Nor is there a Heaven on earth. In the Third World, of course, the fascination with democracy has largely to do with the mistaken belief that democracy leads to economic prosperity. The present recession in the industrial world disabuses us of that myth. And those of us who live in Western democracies realise that the question of choice between rival parties in a country such as Britain is unimportant for most citizens and wholly trivial for Muslims.

A powerless group, no matter how numerous, cannot affect the political process even in the most mature Western democracy. There are cynics who would say that while all modern nations are ruled by scoundrels, only democracies have the habit of re-electing the same ones every five years. Certainly, a career in politics these days is effectively a commitment to dealing with human nature at its worst.

There is also a trump card in the liberal polemic against fundamentalist Islam: the charge that such religion is the most potent enemy of artistic creativity and expression. The dogmas of Islam do, admittedly, prevent artists from imposing on others a dictatorship of vulgarity and calling it 'modern art'. But a man in Cairo, out to profane, has something to profane. Imagine someone trying to blaspheme in central London. Who cares? Blasphemy presupposes the sacred.
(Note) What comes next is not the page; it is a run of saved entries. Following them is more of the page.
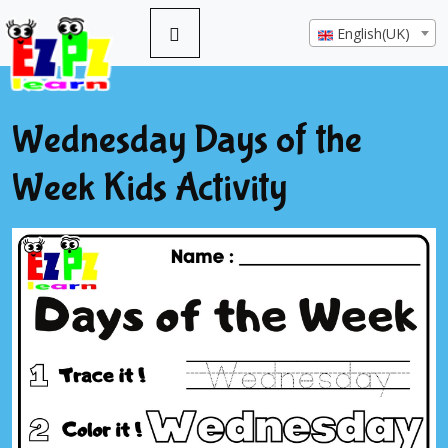
English(UK)
Wednesday Days of the
Week Kids Activity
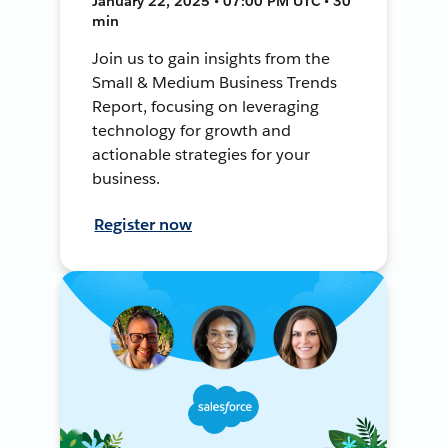
January 22, 2025 • 07:00 PM UTC • 30
min
Join us to gain insights from the
Small & Medium Business Trends
Report, focusing on leveraging
technology for growth and
actionable strategies for your
business.
Register now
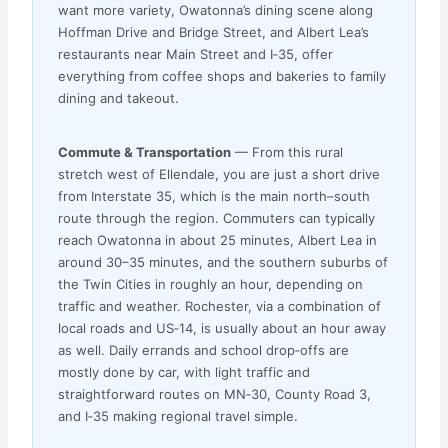
want more variety, Owatonna’s dining scene along
Hoffman Drive and Bridge Street, and Albert Lea’s
restaurants near Main Street and I‑35, offer
everything from coffee shops and bakeries to family
dining and takeout.
Commute & Transportation
— From this rural
stretch west of Ellendale, you are just a short drive
from Interstate 35, which is the main north–south
route through the region. Commuters can typically
reach Owatonna in about 25 minutes, Albert Lea in
around 30–35 minutes, and the southern suburbs of
the Twin Cities in roughly an hour, depending on
traffic and weather. Rochester, via a combination of
local roads and US‑14, is usually about an hour away
as well. Daily errands and school drop‑offs are
mostly done by car, with light traffic and
straightforward routes on MN‑30, County Road 3,
and I‑35 making regional travel simple.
It is moreover perverse to think that only indecency in art is worthy of awards in Hollywood. As outsiders, Muslims can only hope that Western artists will some day achieve sufficient maturity to put their Christian heritage to some nobler use than merely ridiculing it as part of some overused shock tactic. It is one thing to live in bad times while a common language of decency is still spoken; it is quite another to live in bad times and find people who think a crucifix dangling in urine is an artistic achievement. For the decent man, life is bad enough without having it further embittered by the evils of bad art.

The state of creative literature in the West is lamentable. Even serious writers are repeating themselves without enthusiasm or getting hysterical about the evils of sexism or, more often, retreating into a private world of sexual fantasy. Political novelists have lost their themes of protest. What is there to protest about? Domestic politics has come to an end, history has reached a climax in the form of democratic liberalism, Communism has died a premature death and the liberal hour is over. Fantasy must look elsewhere.
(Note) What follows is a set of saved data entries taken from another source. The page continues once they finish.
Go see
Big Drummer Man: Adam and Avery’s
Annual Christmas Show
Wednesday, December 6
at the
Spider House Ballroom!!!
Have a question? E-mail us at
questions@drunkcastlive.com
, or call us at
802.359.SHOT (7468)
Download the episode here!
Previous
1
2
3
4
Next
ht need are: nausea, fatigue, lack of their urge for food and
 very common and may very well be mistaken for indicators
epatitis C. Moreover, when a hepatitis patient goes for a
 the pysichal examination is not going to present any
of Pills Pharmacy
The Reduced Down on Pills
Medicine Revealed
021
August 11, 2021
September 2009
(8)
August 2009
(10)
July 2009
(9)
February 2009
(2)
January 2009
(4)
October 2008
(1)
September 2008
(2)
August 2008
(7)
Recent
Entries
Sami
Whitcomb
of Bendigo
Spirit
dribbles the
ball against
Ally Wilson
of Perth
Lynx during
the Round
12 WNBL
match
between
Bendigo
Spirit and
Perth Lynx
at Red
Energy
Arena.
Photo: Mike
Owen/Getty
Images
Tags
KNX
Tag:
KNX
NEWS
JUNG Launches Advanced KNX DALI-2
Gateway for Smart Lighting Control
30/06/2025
Western writers envy dissidents such as the Egyptian novelist Naguib Mahfouz, the Czech playwright Vaclav Havel (during his days as a rebel) and Alexander Solzhenitsyn. These are mere novelists who seem powerful enough to take on entire states and orthodoxies. Solzhenitsyn indicts the Soviet leadership; he is imprisoned in the Gulag. There he writes secretly - not on a word processor but on toilet paper. He took on a superpower and not only got away with it, someone gave him a Nobel Prize too.

The British protest novelist takes on something called the Establishment, attacks various politicians, and even spices up their sex lives on their behalf. And nothing happens. No one from the intelligence services knocks on the door in the thick of night. If the novel contains sufficient sex and violence, it is bought by television companies: the poor protest novelist becomes a rich dissident. No one takes Western novelists seriously because making the truth credible is a more dangerous task than making fiction as plausible as truth.

The aim of authentic religion is to confront social evil, not merely to comfort the private self. That latter task, is, in any case, well performed by an industrial culture that has scant regard for such subtleties as the human soul. Moderate Muslims often insinuate that the political appeal of fundamentalism is a delusion. But this is actually an expression of their private depression; only Westerners mistake it for political sophistication.